** Your task **
Retype the listing below line for line, but only from the line with "Kasih Ayah Juga Sepanjang Masa" down to the line with "os senadores que", inclusive. Pictures stay out.

** Information provided **
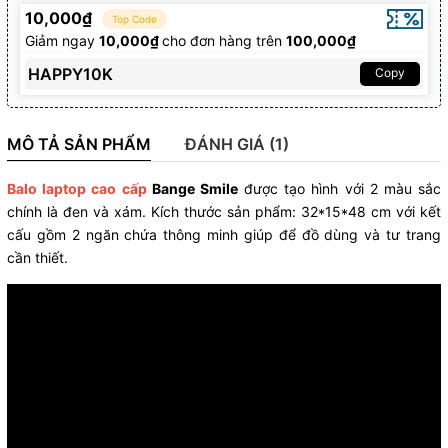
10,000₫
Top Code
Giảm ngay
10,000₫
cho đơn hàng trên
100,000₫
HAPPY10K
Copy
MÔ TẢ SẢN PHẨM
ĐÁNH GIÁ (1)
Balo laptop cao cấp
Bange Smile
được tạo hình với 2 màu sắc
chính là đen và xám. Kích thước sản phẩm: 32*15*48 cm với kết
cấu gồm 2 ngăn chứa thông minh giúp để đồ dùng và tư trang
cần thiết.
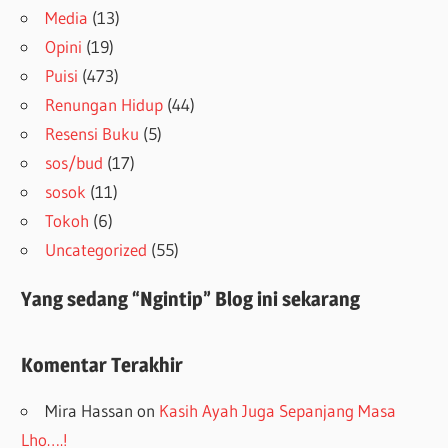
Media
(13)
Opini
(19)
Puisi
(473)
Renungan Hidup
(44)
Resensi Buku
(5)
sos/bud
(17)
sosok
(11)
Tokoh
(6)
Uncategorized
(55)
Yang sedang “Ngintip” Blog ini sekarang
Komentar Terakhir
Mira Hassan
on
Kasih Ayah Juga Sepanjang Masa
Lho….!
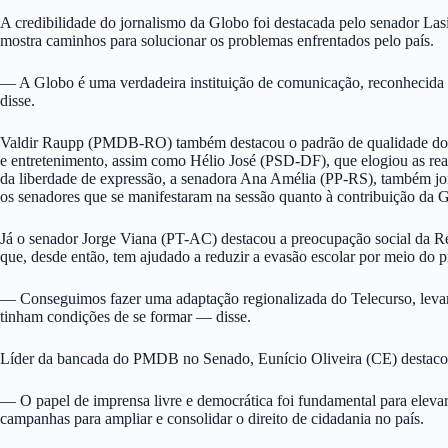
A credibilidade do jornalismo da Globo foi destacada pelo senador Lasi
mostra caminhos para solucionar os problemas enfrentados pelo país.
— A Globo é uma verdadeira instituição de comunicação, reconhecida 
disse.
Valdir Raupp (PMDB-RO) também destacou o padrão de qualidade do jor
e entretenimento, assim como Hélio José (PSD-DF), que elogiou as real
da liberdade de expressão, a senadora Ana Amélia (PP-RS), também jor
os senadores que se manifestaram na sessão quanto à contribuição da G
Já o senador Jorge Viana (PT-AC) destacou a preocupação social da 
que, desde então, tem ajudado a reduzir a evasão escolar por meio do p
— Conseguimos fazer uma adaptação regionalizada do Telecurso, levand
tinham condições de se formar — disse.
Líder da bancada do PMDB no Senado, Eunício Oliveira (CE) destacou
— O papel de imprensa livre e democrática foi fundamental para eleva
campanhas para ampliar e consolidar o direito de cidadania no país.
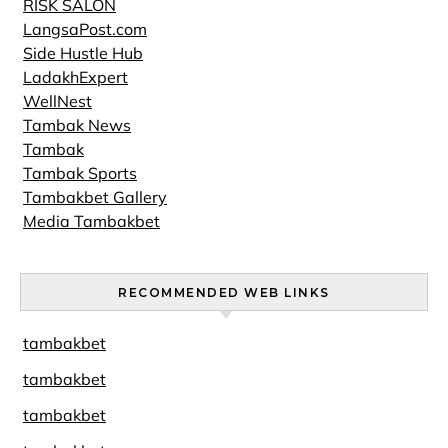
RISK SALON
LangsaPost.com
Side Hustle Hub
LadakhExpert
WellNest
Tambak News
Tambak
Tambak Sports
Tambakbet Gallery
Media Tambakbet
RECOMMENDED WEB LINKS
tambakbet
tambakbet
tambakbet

** Answer for the task **
Kasih Ayah Juga Sepanjang Masa
Lho….!
A credibilidade do jornalismo da Globo foi destacada pelo senador Lasi
mostra caminhos para solucionar os problemas enfrentados pelo país.
— A Globo é uma verdadeira instituição de comunicação, reconhecida 
disse.
Valdir Raupp (PMDB-RO) também destacou o padrão de qualidade do jor
e entretenimento, assim como Hélio José (PSD-DF), que elogiou as real
da liberdade de expressão, a senadora Ana Amélia (PP-RS), também jor
os senadores que se manifestaram na sessão quanto à contribuição da G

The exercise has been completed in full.